* [BRIEF]
Your output should be the lines from the one with "Adres Bilgileri" through the end of the entries below, set down word for word and nothing else.
= Beginning of Section =
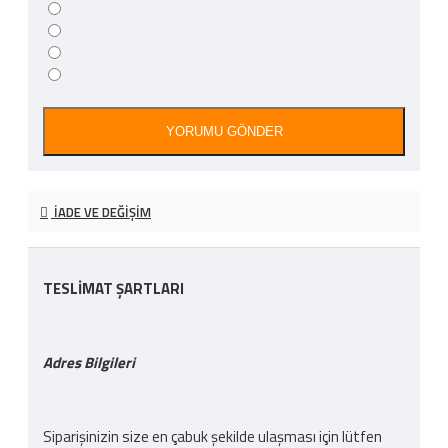
YORUMU GÖNDER
İADE VE DEĞIŞIM
TESLİMAT ŞARTLARI
Adres Bilgileri
Siparişinizin size en çabuk şekilde ulaşması için lütfen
= End of Section =
* [OUTPUT OF THE TASK]
Adres Bilgileri
Siparişinizin size en çabuk şekilde ulaşması için lütfen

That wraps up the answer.